CHAIRMAN ABRAMSON: Okay. Perhaps if there is a sense of the committee, you have some discussions ongoing on infliximab and etanercept that are graded. They are not the same, and you have discussions with the Abbott company about some potential statement, as we understand it.

I think, unless someone else on the committee has a feeling that that shouldn't be the way to go forward, we're probably not going to get much more out of this part of the discussion.

DR. WEISS: I just have something that is a little bit unrelated, just for a second, just the comment that our statisticians made, which I think is very important to highlight, and it's not just with heart failure in these trials or with RENAISSANCE and RECOVER but in other settings as well where trials are stopped early for futility and may or may not have demonstrated harm and the whole concept that, you know, you don't -- I think our view is that you don't have to prove harm to the same level that you prove efficacy.

So I mean, you know, just -- It's sometimes a misnomer. I mean, it's true that the trials are stopped for futility if some of them happen to show some adverse trend. It's important to just look at those data and not just brush it under as, well, it's just stopped for futility, and that was it.

I mean, clearly, there are trials that are stopped for outright harm, but in some of these kinds of more gray areas where they are stopped early and you are not going to know the answer, and you are never going to be able to do those studies anymore to actually, you know, prove anything beyond -- you know, to the level that you would want to prove efficacy.

CHAIRMAN ABRAMSON: With respect to the last part of that question number 1: Should the companies be asked to develop additional procedures for CHF risk management?

I could start off with a comment that we don't -- I think a label is an appropriate thing to do. Asking companies to do additional risk management may be premature or not -- in my own view I'll express for the committee, and we can have comments -- but do we need, like the other discussion, more information and as we collect more data on treatment with these drugs, we need to get a better sense of the risk of CHF in patients being treated with TNF blockers. But my own view would be not to ask for new initiative on their parts, given the information that we have.

DR. DAY: There are a variety of risk management tools available.

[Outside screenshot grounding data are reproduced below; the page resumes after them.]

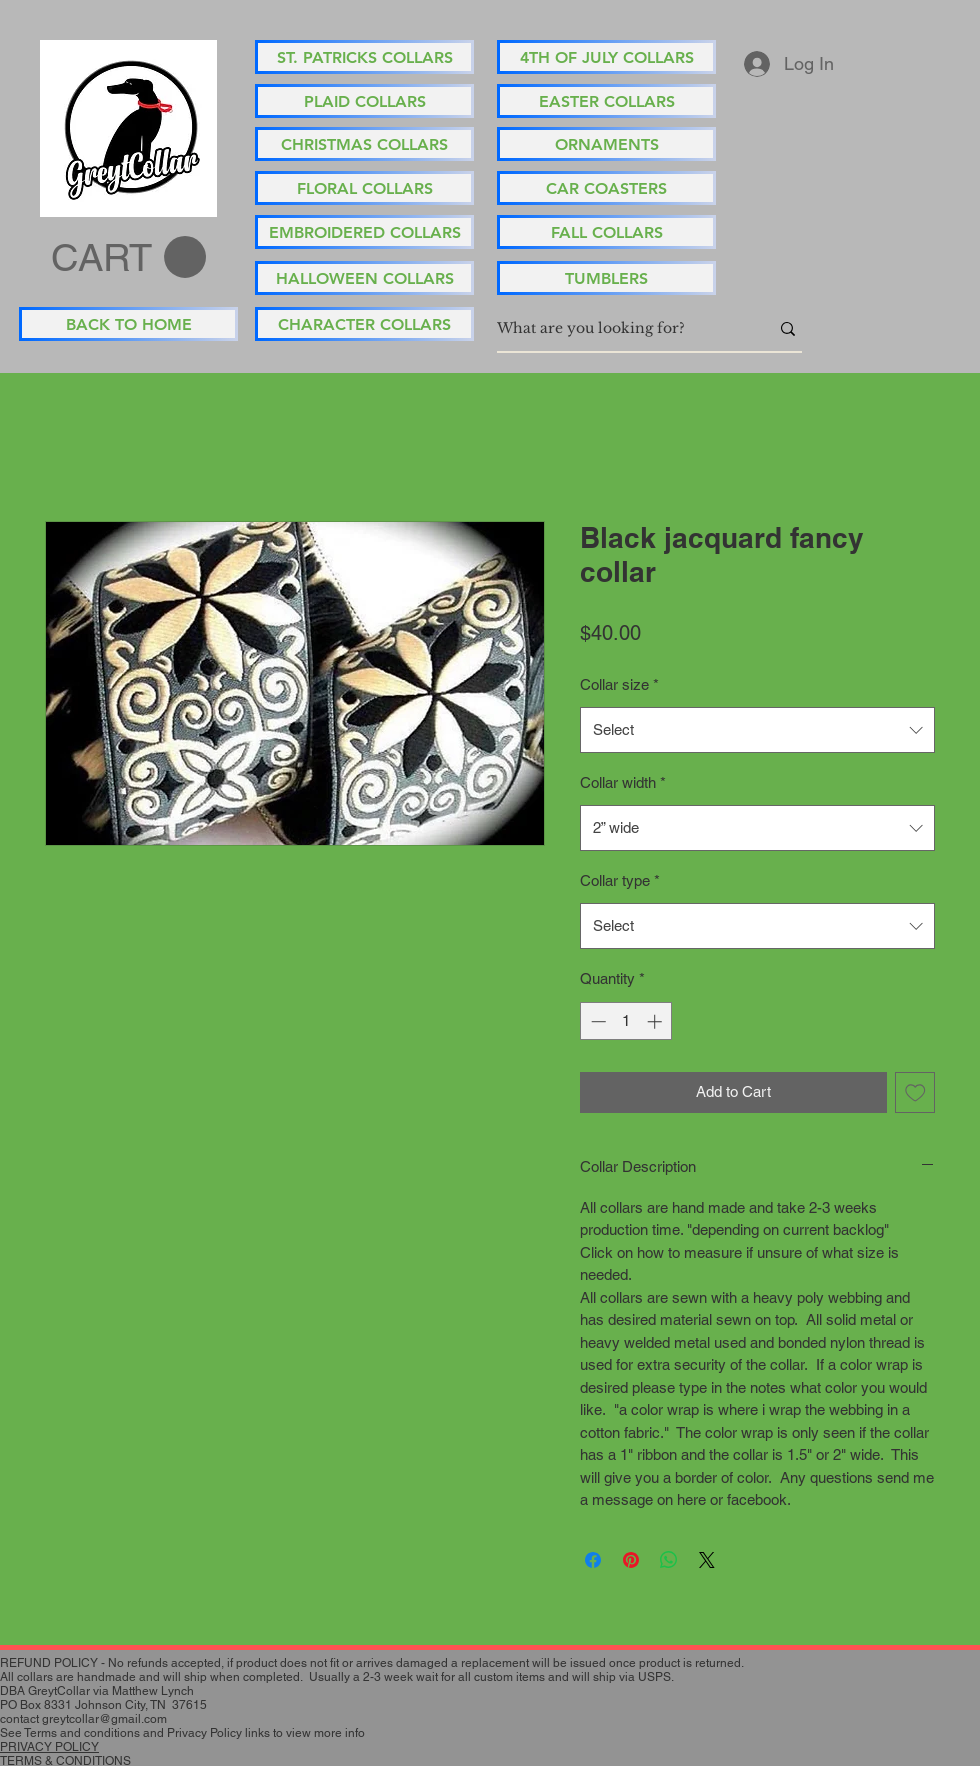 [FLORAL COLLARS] (364, 188)
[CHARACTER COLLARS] (364, 324)
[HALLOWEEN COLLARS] (364, 278)
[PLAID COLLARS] (364, 101)
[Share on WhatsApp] (669, 1560)
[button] (128, 258)
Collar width (623, 782)
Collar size (619, 684)
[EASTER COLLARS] (606, 101)
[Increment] (656, 1021)
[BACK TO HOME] (128, 324)
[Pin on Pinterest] (631, 1560)
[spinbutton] (626, 1021)
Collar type (620, 880)
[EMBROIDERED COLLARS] (364, 232)
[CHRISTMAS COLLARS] (364, 144)
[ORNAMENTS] (606, 144)
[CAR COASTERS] (606, 188)
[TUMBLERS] (606, 278)
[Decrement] (596, 1021)
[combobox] (757, 730)
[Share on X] (707, 1560)
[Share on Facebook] (593, 1560)
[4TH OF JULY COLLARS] (606, 57)
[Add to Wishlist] (915, 1092)
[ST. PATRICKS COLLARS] (364, 57)
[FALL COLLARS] (606, 232)
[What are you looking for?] (618, 329)
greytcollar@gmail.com (104, 1719) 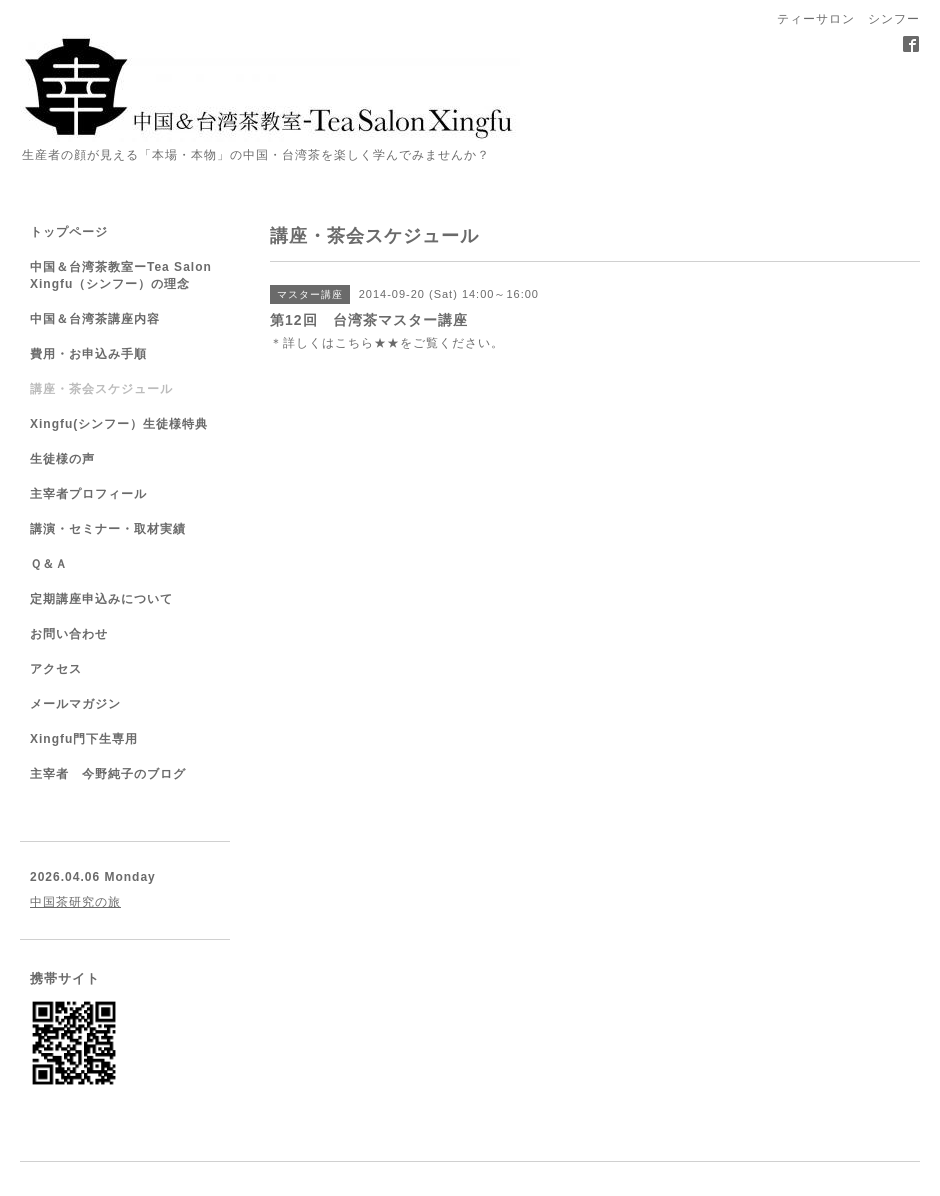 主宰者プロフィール (88, 494)
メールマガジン (75, 704)
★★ (387, 343)
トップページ (69, 232)
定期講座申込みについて (101, 599)
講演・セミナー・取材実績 (108, 529)
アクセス (56, 669)
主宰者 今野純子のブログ (108, 774)
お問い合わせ (69, 634)
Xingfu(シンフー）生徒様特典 (119, 424)
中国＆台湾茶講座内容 (95, 319)
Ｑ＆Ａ (49, 564)
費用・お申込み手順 (88, 354)
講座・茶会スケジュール (101, 389)
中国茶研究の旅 (75, 902)
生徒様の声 (62, 459)
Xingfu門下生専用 (84, 739)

Did you have any in particular in mind that you thought might be useful here? I mean, it goes all the way from stickers on drugs to patient registries, physician registries and so on. There's a whole gamut here, and we are in a caution mode. But are there a couple you would like us to think about?

DR. WEISS: I'm really sorry I put that into the question. I guess I was thinking more along the lines of whether or not there's specific patient screening type of things that could be done. You know, we've already talked about patients should be closely monitored, you know, carefully evaluated for worsening, and should be, you know, stopped in some cases. But whether or not there's any other ways to try to evaluate patients that could be ask for. But that was mostly what I was thinking.

CHAIRMAN ABRAMSON: Okay. The last question is: Please comment on any other concerns based on the safety updates provided and any specific actions the agency and the various companies should undertake to address them.

I think we may have covered the waterfront here.

DR. WEISS: That was just in case -- I mean, we did focus a lot on lymphoma. We focused on CHF as a second area. We did have a little bit of information and update on TB and addressed that. Some of the companies presented a little bit more of the update.

A lot of this was covered in August of '01 We just threw that out there as a sort of open-ended question in case there's something else that the committee wanted to call to our attention, to have us consider. We'd be happy to entertain that, but if there isn't anything, that's also fine.

CHAIRMAN ABRAMSON: I'm not sure if there isn't anything or it's just five o'clock. Any comments, additional comments? No. Okay. So I guess we can adjourn. Thank you all very much.

DR. WEISS: Thank you, everybody on the committee and guests.

(Whereupon, the foregoing matter went off the record at 5:03 p.m.)